Overview
Even though mobile technology often simplifies the completion of everyday tasks, cell phone owners can also encounter technical glitches and unwanted intrusions on their phones. In an April 2012 survey, the Pew Research Center’s Internet & American Life Project assessed the prevalence of four problems that cell owners might face:
- Dropped phone calls
- Unwanted sales or marketing calls
- Spam or unwanted text messages (based on cell owners who text)
- Slow download speeds that prevent things from loading as quickly as you would like them to (based on those who use the internet or email on their cell phone or download apps to their cell phone)

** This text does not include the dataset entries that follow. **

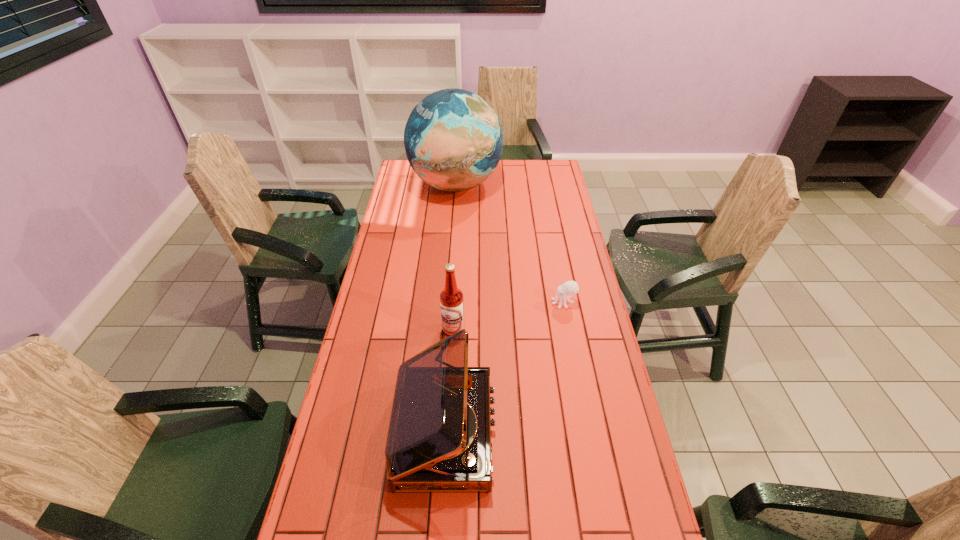 Where is `blank region between the alcohol and the rightmost object`? Image resolution: width=960 pixels, height=540 pixels. blank region between the alcohol and the rightmost object is located at coordinates (509, 316).

The image size is (960, 540). I want to click on vacant region between the shortest object and the tallest object, so click(510, 244).

Identify the location of vacant point located between the farthest object and the shortest object. The height and width of the screenshot is (540, 960). (510, 244).

In order to click on vacant area that lies between the third farthest object and the tallest object in this screenshot , I will do `click(455, 257)`.

At what (x,y) coordinates should I click in order to perform the action: click on object that is the second closest to the shortest object. Please return your answer as a coordinate pair (x, y). This screenshot has height=540, width=960. Looking at the image, I should click on (439, 437).

Where is `the second closest object to the record player`? Image resolution: width=960 pixels, height=540 pixels. the second closest object to the record player is located at coordinates (569, 288). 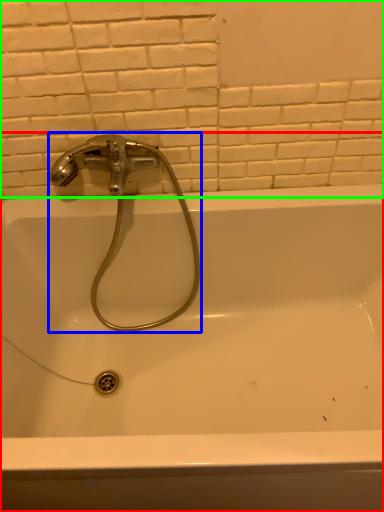 Question: Considering the real-world distances, which object is closest to bathtub (highlighted by a red box)? tap (highlighted by a blue box) or ceramic tile (highlighted by a green box).

Choices:
 (A) tap
 (B) ceramic tile

Answer: (A) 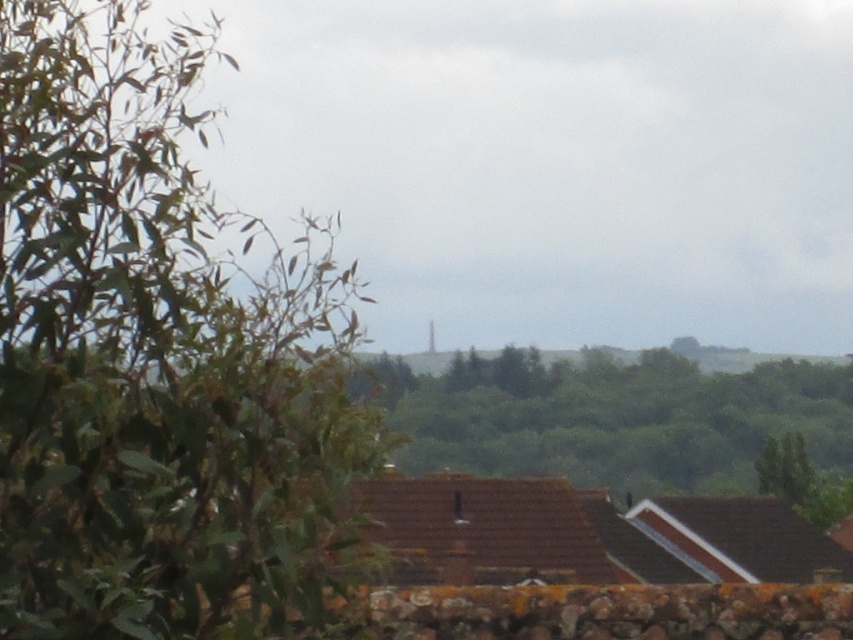 You are standing in the middle of the landscape and want to take a photo of the green leafy tree at left and the green leafy tree at center. Which tree should you focus on first if you want to capture both in the same frame without moving your camera?

The green leafy tree at left is taller than the green leafy tree at center, so you should focus on the green leafy tree at left first to ensure both are in the frame.

You are standing at the point marked by the coordinates point (613,419). Looking around, what do you see directly in front of you?

The point (613,419) marks green leafy tree at center, so you would see the green leafy tree at center directly in front of you. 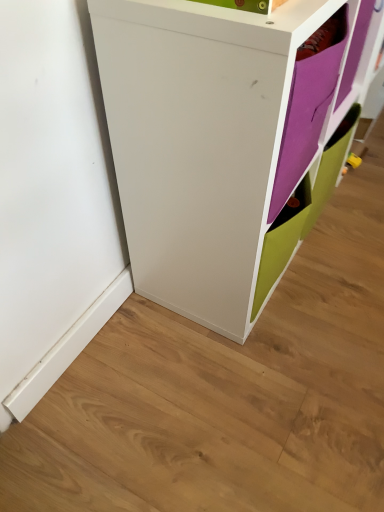 The width and height of the screenshot is (384, 512). Identify the location of free space to the right of white matte cabinet at center. (347, 234). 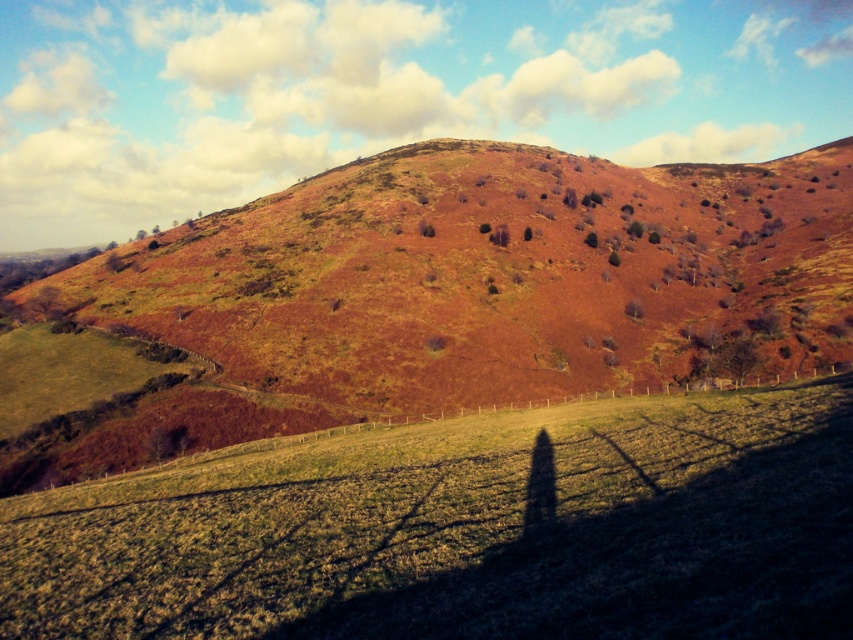 You are standing at the point marked as point (x=590, y=237) in the image. What object is directly in front of you?

The green matte tree at center is directly in front of you at point (x=590, y=237).

In the scene shown: You are standing at the point marked by the coordinates point (426, 301) in the image. Looking around, you see a brown grassy hillside at center. What is the immediate terrain feature under your feet?

The point (426, 301) marks the brown grassy hillside at center, so the immediate terrain feature under your feet is the brown grassy hillside at center. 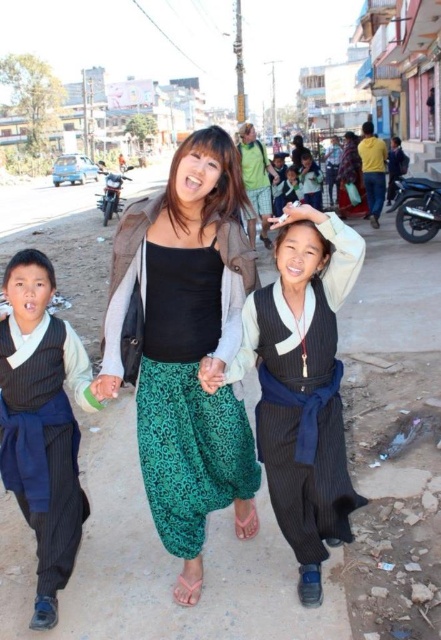 You are a tailor who needs to compare the widths of the dark blue striped vest at left and the green fabric hand at center to decide which requires more fabric. Which object has a greater width?

The dark blue striped vest at left has a greater width than the green fabric hand at center, so it requires more fabric.

In the scene, where is the black pinstriped vest at center located in terms of coordinates?

The black pinstriped vest at center is located at coordinates point (303, 385).

You are a photographer standing at the edge of the street. You want to take a photo of the black pinstriped vest at center and the dark blue fabric pants at center. Given that your camera has a maximum focus range of 30 feet, will both items be in focus?

The black pinstriped vest at center is 33.79 feet away from dark blue fabric pants at center. Since the distance between them exceeds the camera maximum focus range of 30 feet, the camera cannot focus on both items simultaneously. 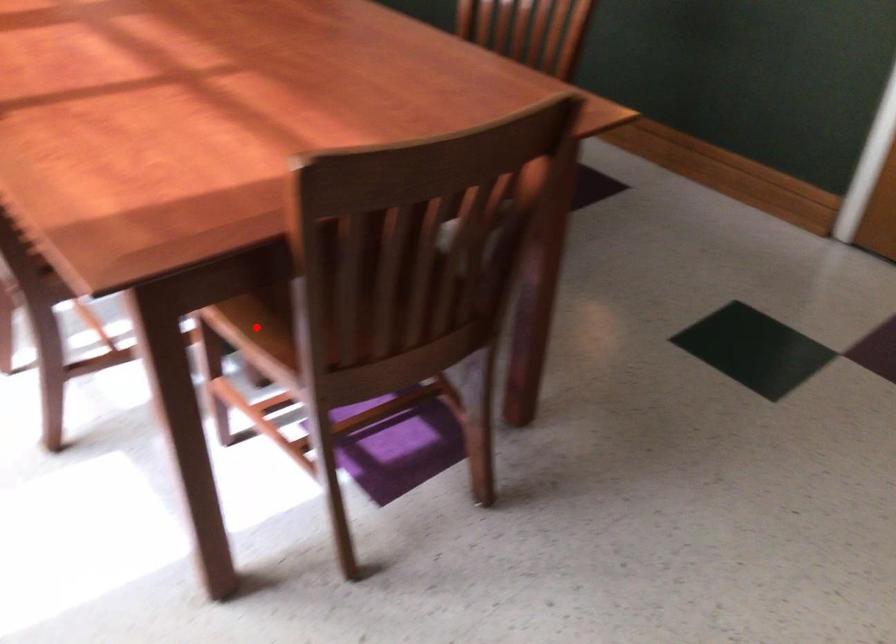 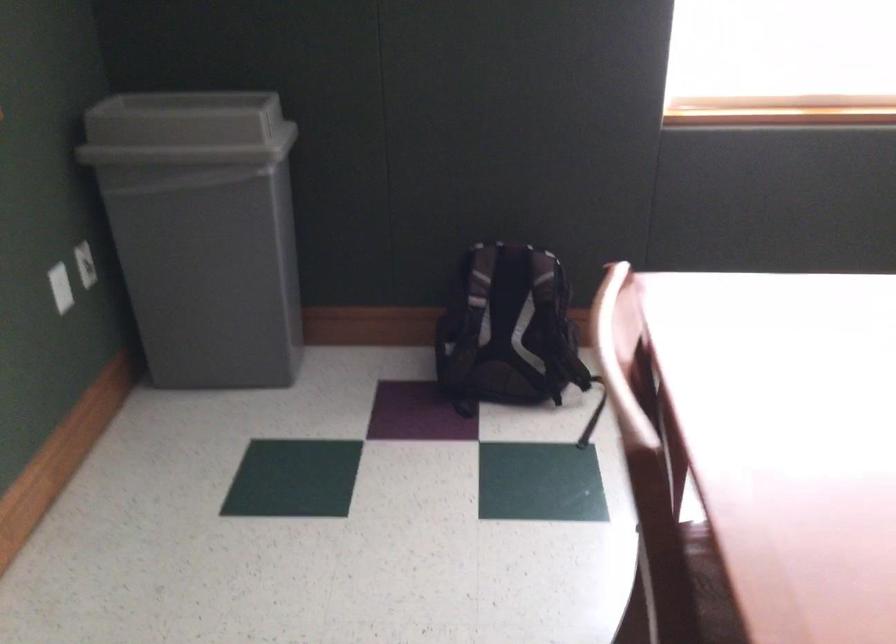 Question: I am providing you with two images of the same scene from different viewpoints. A red point is marked on the first image. Is the red point's position out of view in image 2?

Choices:
 (A) Yes
 (B) No

Answer: (A) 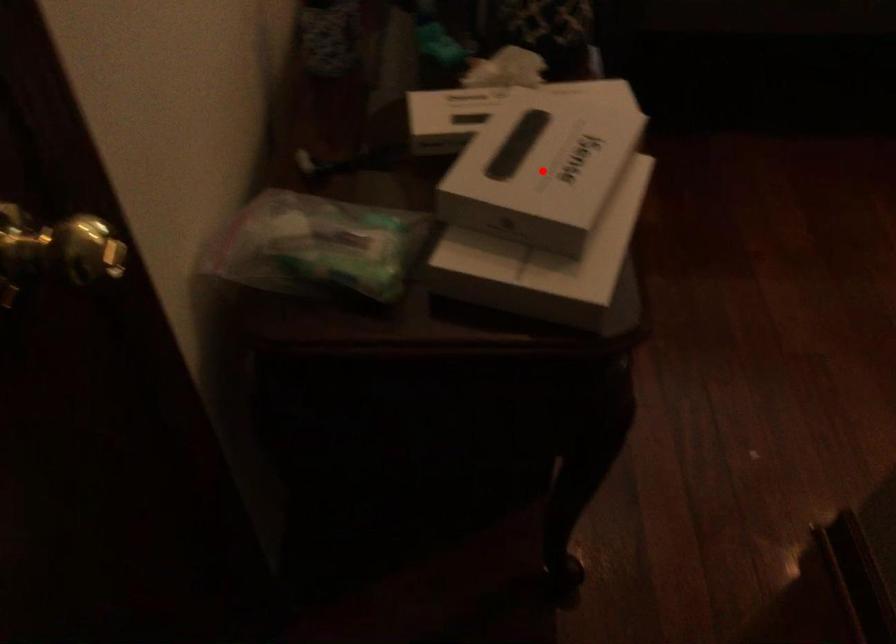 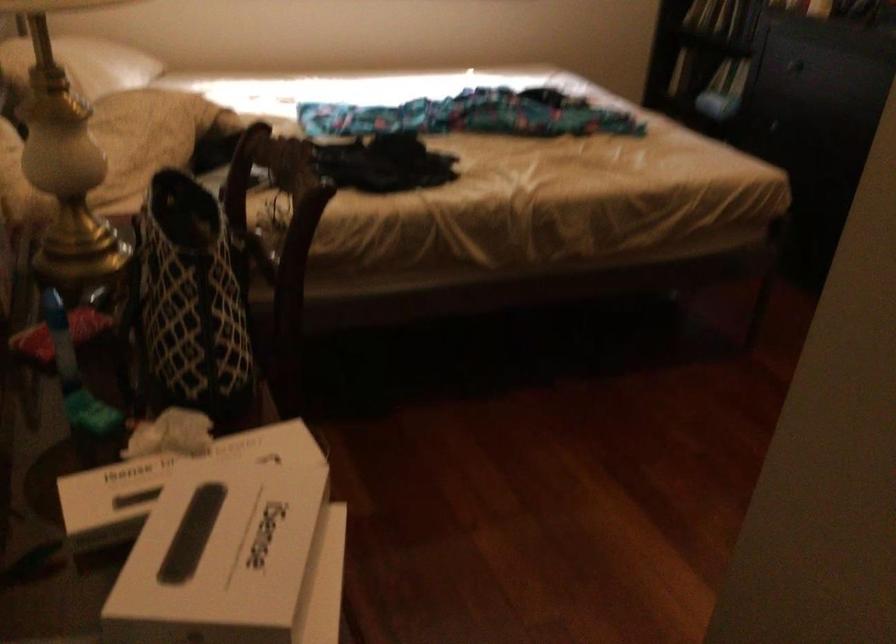 Question: I am providing you with two images of the same scene from different viewpoints. A red point is marked on the first image. Can you still see the location of the red point in image 2?

Choices:
 (A) Yes
 (B) No

Answer: (A) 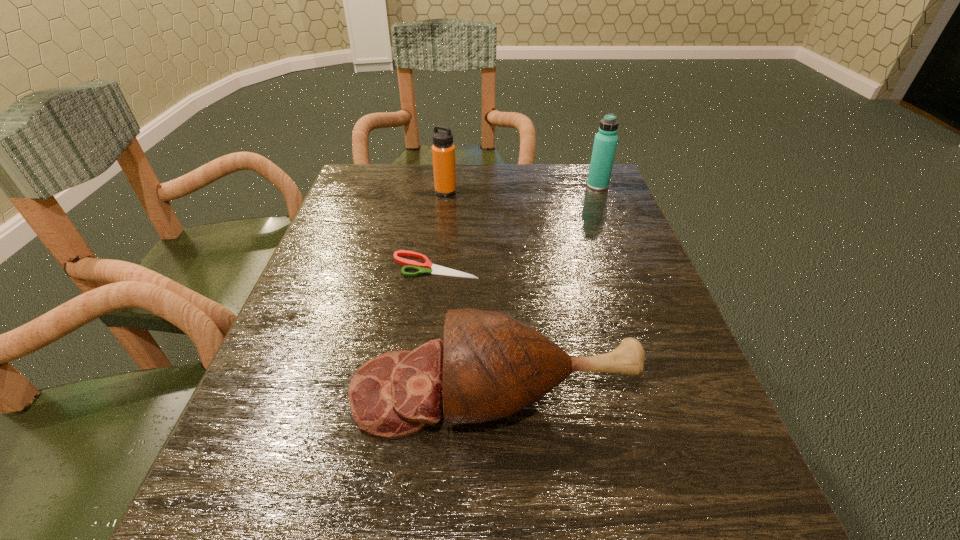 This screenshot has width=960, height=540. What are the coordinates of `vacant point that satisfies the following two spatial constraints: 1. on the back side of the rightmost object; 2. on the left side of the shortest object` in the screenshot? It's located at (444, 186).

Where is `blank space that satisfies the following two spatial constraints: 1. on the back side of the scissors; 2. on the left side of the right thermos bottle`? blank space that satisfies the following two spatial constraints: 1. on the back side of the scissors; 2. on the left side of the right thermos bottle is located at coordinates (444, 186).

This screenshot has width=960, height=540. What are the coordinates of `free location that satisfies the following two spatial constraints: 1. on the back side of the scissors; 2. on the right side of the left thermos bottle` in the screenshot? It's located at (444, 192). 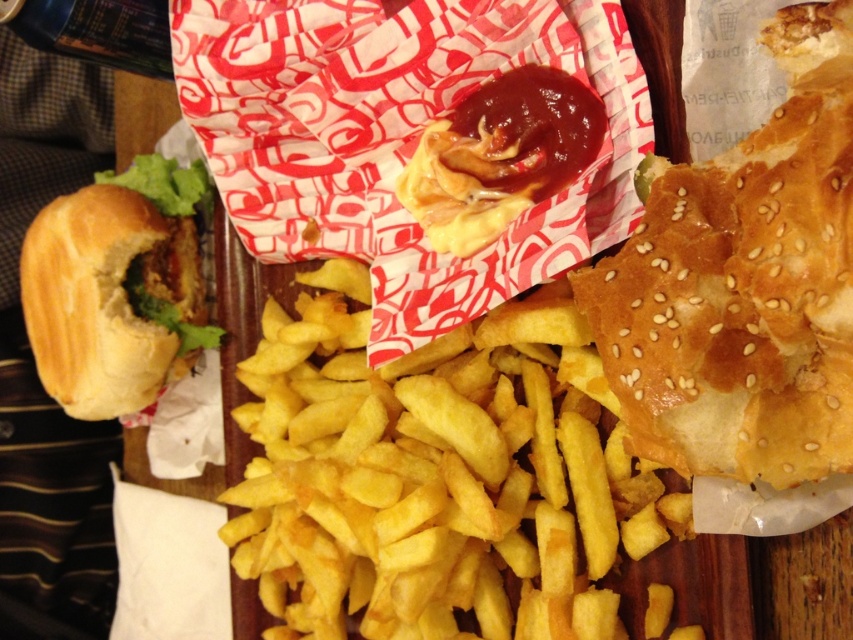 Looking at the burger components in the image, which bun is taller between the sesame seed bun at right and the slightly toasted bun with lettuce at left?

The slightly toasted bun with lettuce at left is taller than the sesame seed bun at right.

You are a food critic standing 6 feet away from the meal. Can you reach the point at coordinates (606, 282) without moving your hand more than 30 inches?

The point at coordinates (606, 282) is 28.92 inches from the viewer, which is within the 30 inch reach distance. Yes, you can reach it without moving your hand more than 30 inches.

You are a food delivery person who needs to pick up the golden crispy french fries at center. The fries are on a wooden surface. If you reach out your hand from where you are standing, will you be able to grab them without moving your feet?

The golden crispy french fries at center and viewer are 32.03 inches apart. Since 32.03 inches is approximately 2.67 feet, which is a typical comfortable reaching distance for most adults, you can grab the golden crispy french fries at center without moving your feet. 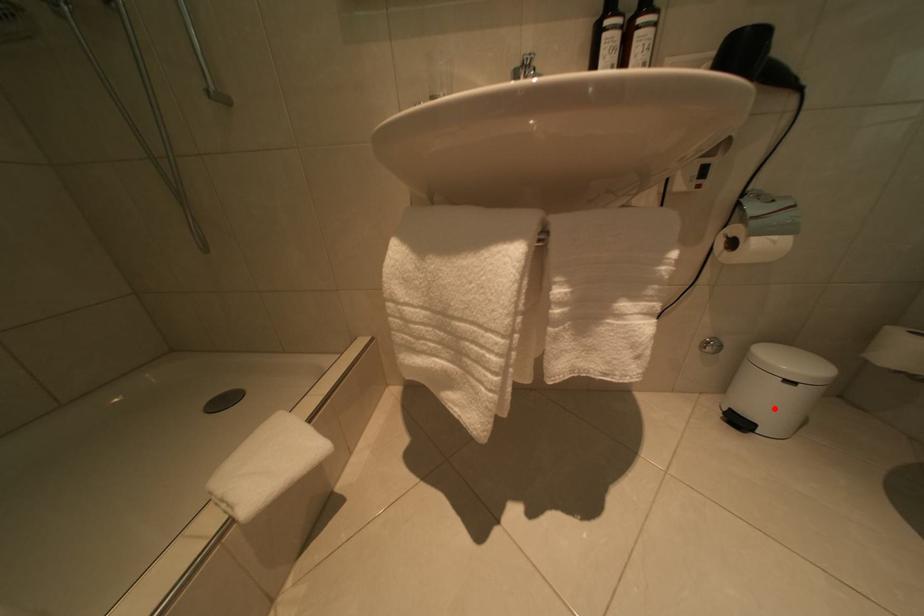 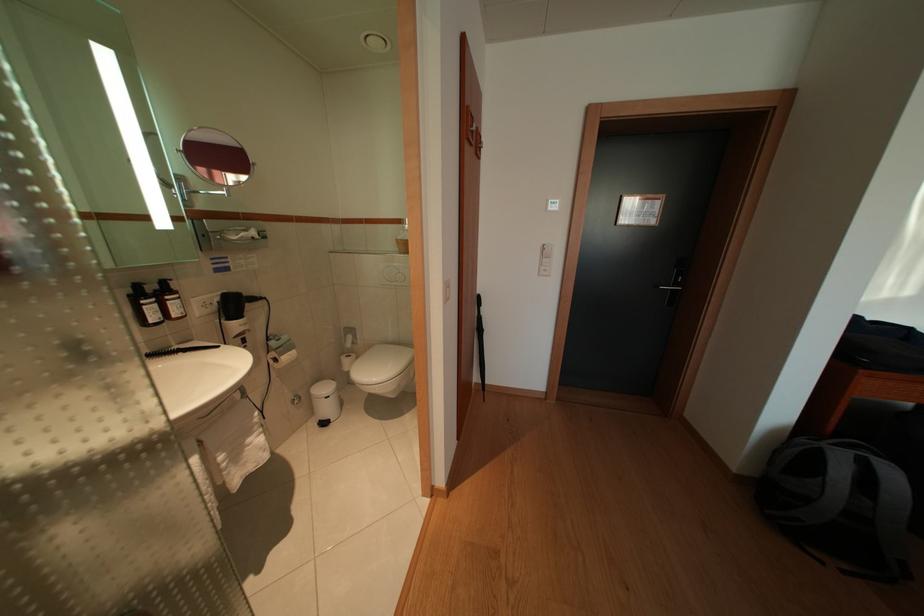 In the second image, find the point that corresponds to the highlighted location in the first image.

(335, 415) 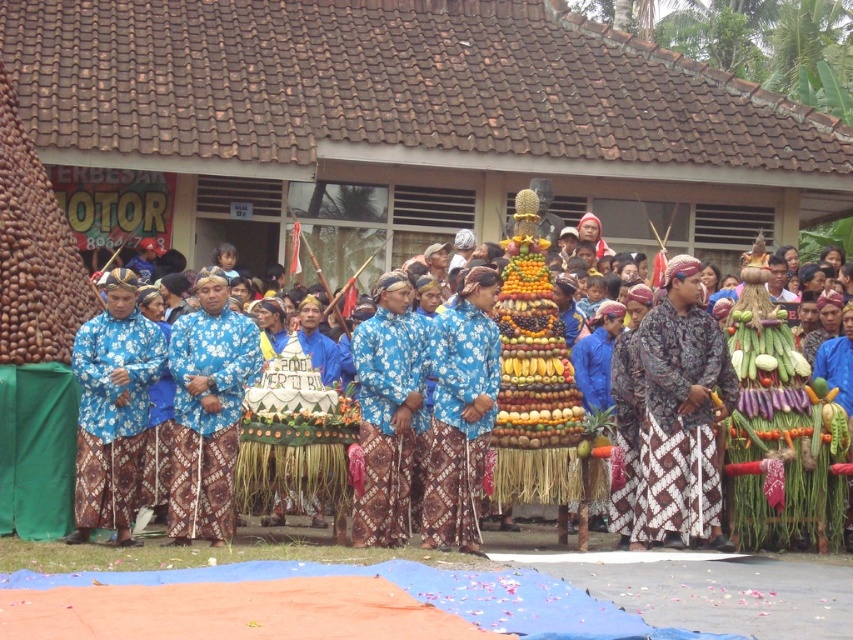 You need to cover a rectangular table that is 1.5 meters wide with either the blue batik fabric at center or the blue batik cloth at center. Based on their sizes, which one would you choose?

The blue batik fabric at center might be wider than blue batik cloth at center, so it is more likely to cover the 1.5 meters wide table.

You are standing at a distance of 50 meters from the point marked as point [550,401]. Can you reach it without moving closer?

The distance of point [550,401] from viewer is 44.79 meters, so yes, you can reach it without moving closer since it is within the 50 meters distance.

You are a photographer standing at the event, and you want to take a closeup shot of the blue batik fabric at center. Considering the distance, can you capture it clearly without moving closer?

The blue batik fabric at center is 138.73 feet away from camera. At this distance, capturing a clear closeup shot without moving closer would be challenging as the subject is too far away. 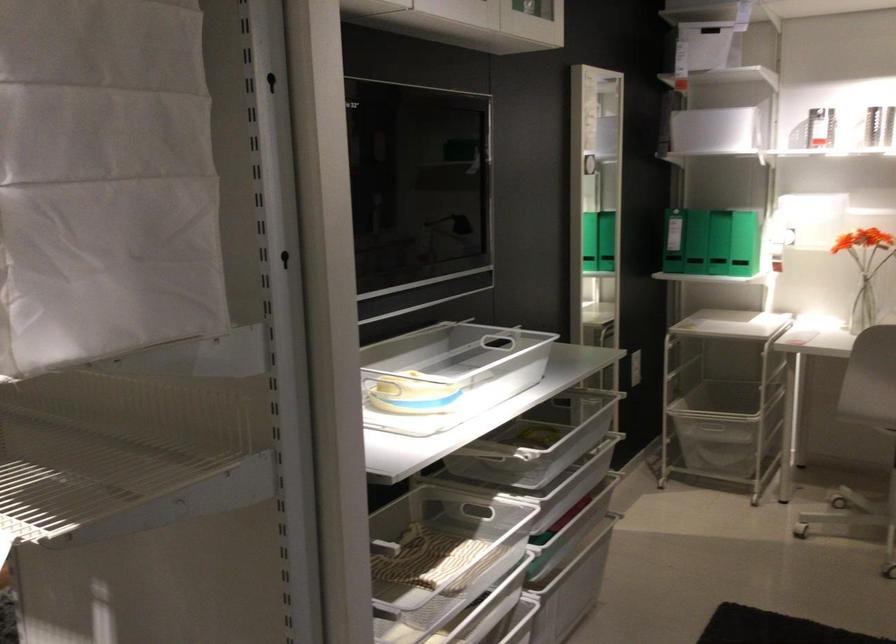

"The big change that mobile connectivity has brought to users is the instant availability of people and data,” noted Jan Lauren Boyles, a Pew Internet Project researcher who authored this report. “As mobile owners become fond of just-in-time access to others and as their expectations about getting real-time information rise, they depend on the cell phone's technical reliability. Any problems that snag, stall, or stop users from connecting to the material and people they seek is at least a hassle to them and sometimes is even more disturbing than that in this networked world."
About the Survey
The results in this report are based on data from telephone interviews conducted by Princeton Survey Research Associates International from March 15 to April 3, 2012, among a sample of 2,254 adults, age 18 and older. Telephone interviews were conducted in English and Spanish by landline (1,351) and cell phone (903, including 410 without a landline phone). For results based on the total sample, one can say with 95% confidence that the error attributable to sampling is plus or minus 2.4 percentage points. For results based Internet users (n=1,803), the margin of sampling error is plus or minus 2.7 percentage points.